Collected data:

▽

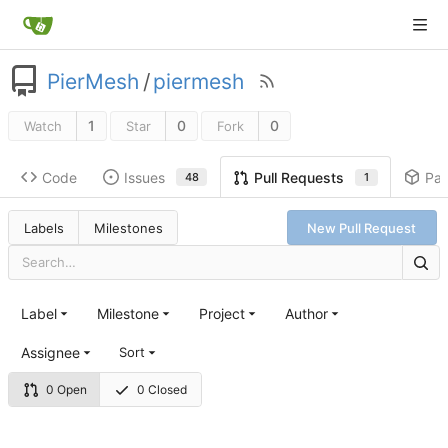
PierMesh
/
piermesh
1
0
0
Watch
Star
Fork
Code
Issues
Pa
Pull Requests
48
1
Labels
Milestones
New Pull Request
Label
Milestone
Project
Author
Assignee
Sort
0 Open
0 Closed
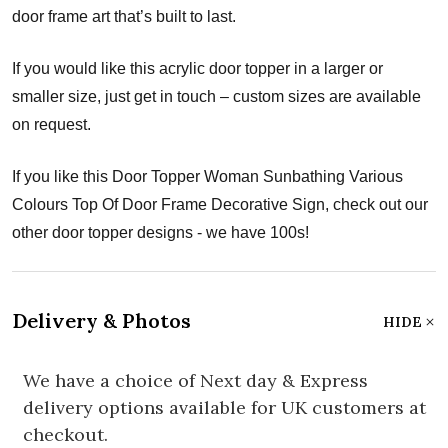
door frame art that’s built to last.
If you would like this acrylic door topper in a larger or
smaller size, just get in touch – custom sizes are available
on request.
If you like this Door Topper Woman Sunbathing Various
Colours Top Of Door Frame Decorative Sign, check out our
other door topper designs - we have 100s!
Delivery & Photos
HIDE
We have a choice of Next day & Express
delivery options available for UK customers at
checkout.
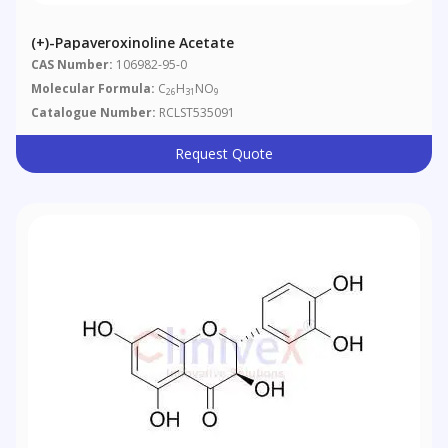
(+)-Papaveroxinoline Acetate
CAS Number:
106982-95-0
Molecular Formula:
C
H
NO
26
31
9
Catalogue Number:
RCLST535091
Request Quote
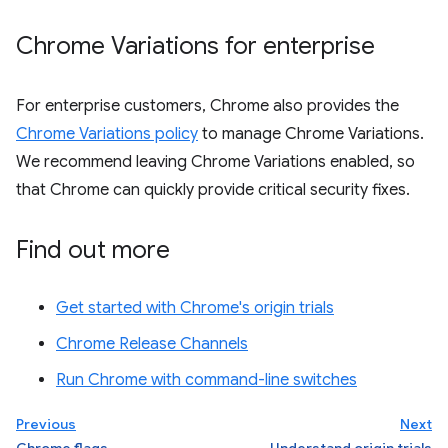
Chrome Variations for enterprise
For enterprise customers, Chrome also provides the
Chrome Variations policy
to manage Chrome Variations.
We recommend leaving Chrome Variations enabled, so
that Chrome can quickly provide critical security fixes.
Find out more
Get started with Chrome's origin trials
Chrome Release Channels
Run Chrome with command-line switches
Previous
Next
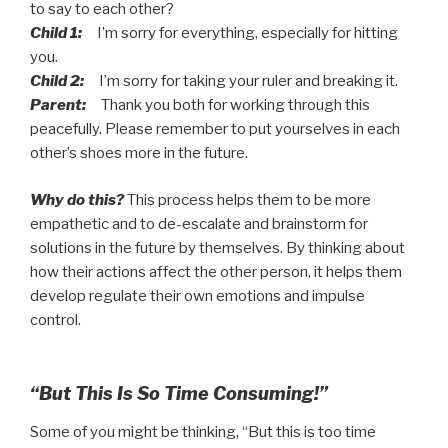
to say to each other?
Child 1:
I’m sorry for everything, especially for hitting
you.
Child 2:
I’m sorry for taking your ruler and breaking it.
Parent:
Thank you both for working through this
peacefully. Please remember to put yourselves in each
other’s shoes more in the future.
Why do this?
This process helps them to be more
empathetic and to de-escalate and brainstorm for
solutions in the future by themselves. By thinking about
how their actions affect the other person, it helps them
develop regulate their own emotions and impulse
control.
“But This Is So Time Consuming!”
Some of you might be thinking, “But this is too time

△

■ **What you have to do**:
Restate the entries word for word, though any image they contain should not appear.

■ **Solution to the exercise**:
PierMesh
/
piermesh
1
0
0
Watch
Star
Fork
Code
Issues
Pa
Pull Requests
48
1
Labels
Milestones
New Pull Request
Label
Milestone
Project
Author
Assignee
Sort
0 Open
0 Closed
door frame art that’s built to last.
If you would like this acrylic door topper in a larger or
smaller size, just get in touch – custom sizes are available
on request.
If you like this Door Topper Woman Sunbathing Various
Colours Top Of Door Frame Decorative Sign, check out our
other door topper designs - we have 100s!
Delivery & Photos
HIDE
We have a choice of Next day & Express
delivery options available for UK customers at
checkout.
(+)-Papaveroxinoline Acetate
CAS Number:
106982-95-0
Molecular Formula:
C
H
NO
26
31
9
Catalogue Number:
RCLST535091
Request Quote
Chrome Variations for enterprise
For enterprise customers, Chrome also provides the
Chrome Variations policy
to manage Chrome Variations.
We recommend leaving Chrome Variations enabled, so
that Chrome can quickly provide critical security fixes.
Find out more
Get started with Chrome's origin trials
Chrome Release Channels
Run Chrome with command-line switches
Previous
Next
to say to each other?
Child 1:
I’m sorry for everything, especially for hitting
you.
Child 2:
I’m sorry for taking your ruler and breaking it.
Parent:
Thank you both for working through this
peacefully. Please remember to put yourselves in each
other’s shoes more in the future.
Why do this?
This process helps them to be more
empathetic and to de-escalate and brainstorm for
solutions in the future by themselves. By thinking about
how their actions affect the other person, it helps them
develop regulate their own emotions and impulse
control.
“But This Is So Time Consuming!”
Some of you might be thinking, “But this is too time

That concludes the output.